» What to work on
Copy each record below without changing a single word.

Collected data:
_ _ _ _ _

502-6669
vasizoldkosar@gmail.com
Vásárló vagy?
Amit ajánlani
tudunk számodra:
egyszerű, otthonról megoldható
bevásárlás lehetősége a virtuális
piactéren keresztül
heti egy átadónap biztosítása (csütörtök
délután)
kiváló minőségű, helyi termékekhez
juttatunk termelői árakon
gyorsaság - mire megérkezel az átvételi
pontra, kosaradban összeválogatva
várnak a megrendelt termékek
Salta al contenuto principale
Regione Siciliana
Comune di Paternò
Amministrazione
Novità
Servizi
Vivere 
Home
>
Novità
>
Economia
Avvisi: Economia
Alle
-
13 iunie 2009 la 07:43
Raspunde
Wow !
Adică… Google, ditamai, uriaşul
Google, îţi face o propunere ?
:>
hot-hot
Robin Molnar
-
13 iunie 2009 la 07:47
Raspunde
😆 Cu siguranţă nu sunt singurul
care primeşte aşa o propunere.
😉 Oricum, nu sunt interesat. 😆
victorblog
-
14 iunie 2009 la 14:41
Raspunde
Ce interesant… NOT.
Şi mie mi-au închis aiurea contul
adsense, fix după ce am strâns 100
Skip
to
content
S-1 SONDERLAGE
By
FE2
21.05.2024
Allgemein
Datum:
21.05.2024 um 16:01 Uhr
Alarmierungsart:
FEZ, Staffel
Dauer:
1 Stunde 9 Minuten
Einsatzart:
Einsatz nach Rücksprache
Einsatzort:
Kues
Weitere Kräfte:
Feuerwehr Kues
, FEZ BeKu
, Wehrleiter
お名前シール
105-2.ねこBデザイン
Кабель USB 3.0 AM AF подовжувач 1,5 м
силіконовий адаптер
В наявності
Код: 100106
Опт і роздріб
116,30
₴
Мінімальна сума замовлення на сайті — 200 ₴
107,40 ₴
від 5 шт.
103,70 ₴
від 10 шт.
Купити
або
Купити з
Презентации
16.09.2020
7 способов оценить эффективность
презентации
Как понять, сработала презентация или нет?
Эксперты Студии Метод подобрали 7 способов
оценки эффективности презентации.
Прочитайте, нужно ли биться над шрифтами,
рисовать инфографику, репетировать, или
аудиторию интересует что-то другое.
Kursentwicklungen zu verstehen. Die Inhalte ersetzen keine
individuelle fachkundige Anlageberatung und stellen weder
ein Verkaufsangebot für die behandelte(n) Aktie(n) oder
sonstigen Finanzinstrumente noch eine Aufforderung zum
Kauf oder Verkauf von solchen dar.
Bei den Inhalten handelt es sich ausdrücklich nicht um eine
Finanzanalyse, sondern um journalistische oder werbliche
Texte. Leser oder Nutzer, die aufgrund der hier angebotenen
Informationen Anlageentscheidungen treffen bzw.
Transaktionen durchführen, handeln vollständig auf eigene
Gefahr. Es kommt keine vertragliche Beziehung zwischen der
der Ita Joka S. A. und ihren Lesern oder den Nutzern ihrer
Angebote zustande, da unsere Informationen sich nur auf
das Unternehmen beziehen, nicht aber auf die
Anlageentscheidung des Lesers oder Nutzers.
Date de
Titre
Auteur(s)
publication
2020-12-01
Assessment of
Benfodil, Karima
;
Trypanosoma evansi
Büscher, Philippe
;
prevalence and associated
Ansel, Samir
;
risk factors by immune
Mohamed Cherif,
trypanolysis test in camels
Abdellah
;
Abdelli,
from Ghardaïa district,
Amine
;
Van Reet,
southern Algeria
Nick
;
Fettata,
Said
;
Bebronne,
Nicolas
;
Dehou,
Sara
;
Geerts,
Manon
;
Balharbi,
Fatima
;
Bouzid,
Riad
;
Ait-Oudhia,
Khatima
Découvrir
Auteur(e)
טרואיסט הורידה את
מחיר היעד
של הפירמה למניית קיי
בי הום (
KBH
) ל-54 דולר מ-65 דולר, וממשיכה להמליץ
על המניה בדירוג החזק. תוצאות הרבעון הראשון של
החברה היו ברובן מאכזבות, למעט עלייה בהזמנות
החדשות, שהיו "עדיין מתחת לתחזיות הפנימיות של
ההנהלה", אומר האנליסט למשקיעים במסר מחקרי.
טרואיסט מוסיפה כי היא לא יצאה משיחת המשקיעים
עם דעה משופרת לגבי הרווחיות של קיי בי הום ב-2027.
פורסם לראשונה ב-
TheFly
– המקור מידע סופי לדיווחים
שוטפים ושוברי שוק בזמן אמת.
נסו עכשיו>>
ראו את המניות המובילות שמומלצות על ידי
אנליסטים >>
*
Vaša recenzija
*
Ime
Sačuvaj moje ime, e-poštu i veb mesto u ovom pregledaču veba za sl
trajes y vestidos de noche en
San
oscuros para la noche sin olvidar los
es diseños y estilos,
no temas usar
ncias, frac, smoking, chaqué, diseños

_ _ _ _ _

» Your response
502-6669
vasizoldkosar@gmail.com
Vásárló vagy?
Amit ajánlani
tudunk számodra:
egyszerű, otthonról megoldható
bevásárlás lehetősége a virtuális
piactéren keresztül
heti egy átadónap biztosítása (csütörtök
délután)
kiváló minőségű, helyi termékekhez
juttatunk termelői árakon
gyorsaság - mire megérkezel az átvételi
pontra, kosaradban összeválogatva
várnak a megrendelt termékek
Salta al contenuto principale
Regione Siciliana
Comune di Paternò
Amministrazione
Novità
Servizi
Vivere 
Home
>
Novità
>
Economia
Avvisi: Economia
Alle
-
13 iunie 2009 la 07:43
Raspunde
Wow !
Adică… Google, ditamai, uriaşul
Google, îţi face o propunere ?
:>
hot-hot
Robin Molnar
-
13 iunie 2009 la 07:47
Raspunde
😆 Cu siguranţă nu sunt singurul
care primeşte aşa o propunere.
😉 Oricum, nu sunt interesat. 😆
victorblog
-
14 iunie 2009 la 14:41
Raspunde
Ce interesant… NOT.
Şi mie mi-au închis aiurea contul
adsense, fix după ce am strâns 100
Skip
to
content
S-1 SONDERLAGE
By
FE2
21.05.2024
Allgemein
Datum:
21.05.2024 um 16:01 Uhr
Alarmierungsart:
FEZ, Staffel
Dauer:
1 Stunde 9 Minuten
Einsatzart:
Einsatz nach Rücksprache
Einsatzort:
Kues
Weitere Kräfte:
Feuerwehr Kues
, FEZ BeKu
, Wehrleiter
お名前シール
105-2.ねこBデザイン
Кабель USB 3.0 AM AF подовжувач 1,5 м
силіконовий адаптер
В наявності
Код: 100106
Опт і роздріб
116,30
₴
Мінімальна сума замовлення на сайті — 200 ₴
107,40 ₴
від 5 шт.
103,70 ₴
від 10 шт.
Купити
або
Купити з
Презентации
16.09.2020
7 способов оценить эффективность
презентации
Как понять, сработала презентация или нет?
Эксперты Студии Метод подобрали 7 способов
оценки эффективности презентации.
Прочитайте, нужно ли биться над шрифтами,
рисовать инфографику, репетировать, или
аудиторию интересует что-то другое.
Kursentwicklungen zu verstehen. Die Inhalte ersetzen keine
individuelle fachkundige Anlageberatung und stellen weder
ein Verkaufsangebot für die behandelte(n) Aktie(n) oder
sonstigen Finanzinstrumente noch eine Aufforderung zum
Kauf oder Verkauf von solchen dar.
Bei den Inhalten handelt es sich ausdrücklich nicht um eine
Finanzanalyse, sondern um journalistische oder werbliche
Texte. Leser oder Nutzer, die aufgrund der hier angebotenen
Informationen Anlageentscheidungen treffen bzw.
Transaktionen durchführen, handeln vollständig auf eigene
Gefahr. Es kommt keine vertragliche Beziehung zwischen der
der Ita Joka S. A. und ihren Lesern oder den Nutzern ihrer
Angebote zustande, da unsere Informationen sich nur auf
das Unternehmen beziehen, nicht aber auf die
Anlageentscheidung des Lesers oder Nutzers.
Date de
Titre
Auteur(s)
publication
2020-12-01
Assessment of
Benfodil, Karima
;
Trypanosoma evansi
Büscher, Philippe
;
prevalence and associated
Ansel, Samir
;
risk factors by immune
Mohamed Cherif,
trypanolysis test in camels
Abdellah
;
Abdelli,
from Ghardaïa district,
Amine
;
Van Reet,
southern Algeria
Nick
;
Fettata,
Said
;
Bebronne,
Nicolas
;
Dehou,
Sara
;
Geerts,
Manon
;
Balharbi,
Fatima
;
Bouzid,
Riad
;
Ait-Oudhia,
Khatima
Découvrir
Auteur(e)
טרואיסט הורידה את
מחיר היעד
של הפירמה למניית קיי
בי הום (
KBH
) ל-54 דולר מ-65 דולר, וממשיכה להמליץ
על המניה בדירוג החזק. תוצאות הרבעון הראשון של
החברה היו ברובן מאכזבות, למעט עלייה בהזמנות
החדשות, שהיו "עדיין מתחת לתחזיות הפנימיות של
ההנהלה", אומר האנליסט למשקיעים במסר מחקרי.
טרואיסט מוסיפה כי היא לא יצאה משיחת המשקיעים
עם דעה משופרת לגבי הרווחיות של קיי בי הום ב-2027.
פורסם לראשונה ב-
TheFly
– המקור מידע סופי לדיווחים
שוטפים ושוברי שוק בזמן אמת.
נסו עכשיו>>
ראו את המניות המובילות שמומלצות על ידי
אנליסטים >>
*
Vaša recenzija
*
Ime
Sačuvaj moje ime, e-poštu i veb mesto u ovom pregledaču veba za sl
trajes y vestidos de noche en
San
oscuros para la noche sin olvidar los
es diseños y estilos,
no temas usar
ncias, frac, smoking, chaqué, diseños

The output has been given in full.